### WHAT THE TASK REQUIRES
Copy every line from the records below that holds the word "Nguyên".
── SOURCE MATERIAL
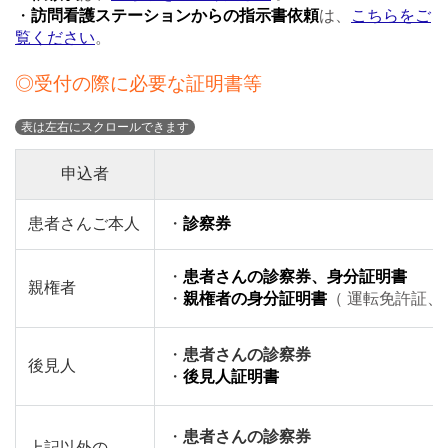
・
訪問看護ステーションからの指示書依頼
は、
こちらをご
覧ください
。
◎受付の際に必要な証明書等
申込者
患者さんご本人
・
診察券
・
患者さんの診察券、身分証明書
親権者
・
親権者の身分証明書
（ 運転免許証
・
患者さんの診察券
後見人
・
後見人証明書
・
患者さんの診察券
上記以外の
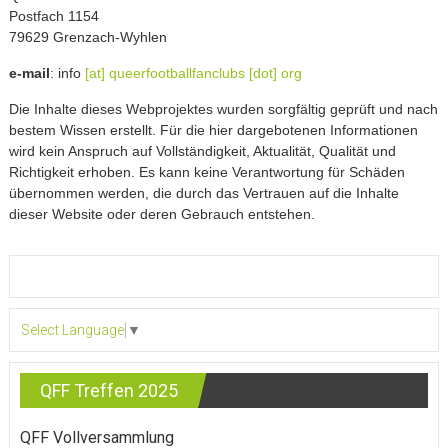
Postfach 1154
79629 Grenzach-Wyhlen
e-mail
: info
[at] queerfootballfanclubs [dot] org
Die Inhalte dieses Webprojektes wurden sorgfältig geprüft und nach
bestem Wissen erstellt. Für die hier dargebotenen Informationen
wird kein Anspruch auf Vollständigkeit, Aktualität, Qualität und
Richtigkeit erhoben. Es kann keine Verantwortung für Schäden
übernommen werden, die durch das Vertrauen auf die Inhalte
dieser Website oder deren Gebrauch entstehen.
Select Language
▼
QFF Treffen 2025
QFF Vollversammlung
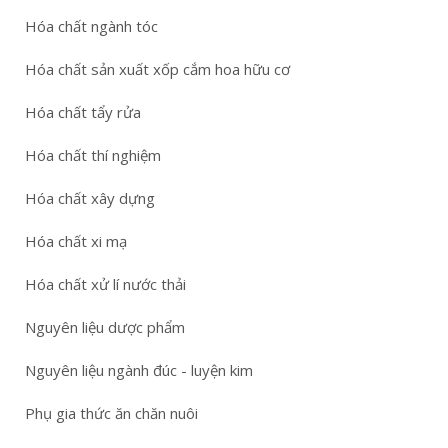
Hóa chất ngành tóc
Hóa chất sản xuất xốp cắm hoa hữu cơ
Hóa chất tẩy rửa
Hóa chất thí nghiệm
Hóa chất xây dựng
Hóa chất xi mạ
Hóa chất xử lí nước thải
Nguyên liệu dược phẩm
Nguyên liệu ngành đúc - luyện kim
Phụ gia thức ăn chăn nuôi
────
### SOLUTION
Nguyên liệu dược phẩm
Nguyên liệu ngành đúc - luyện kim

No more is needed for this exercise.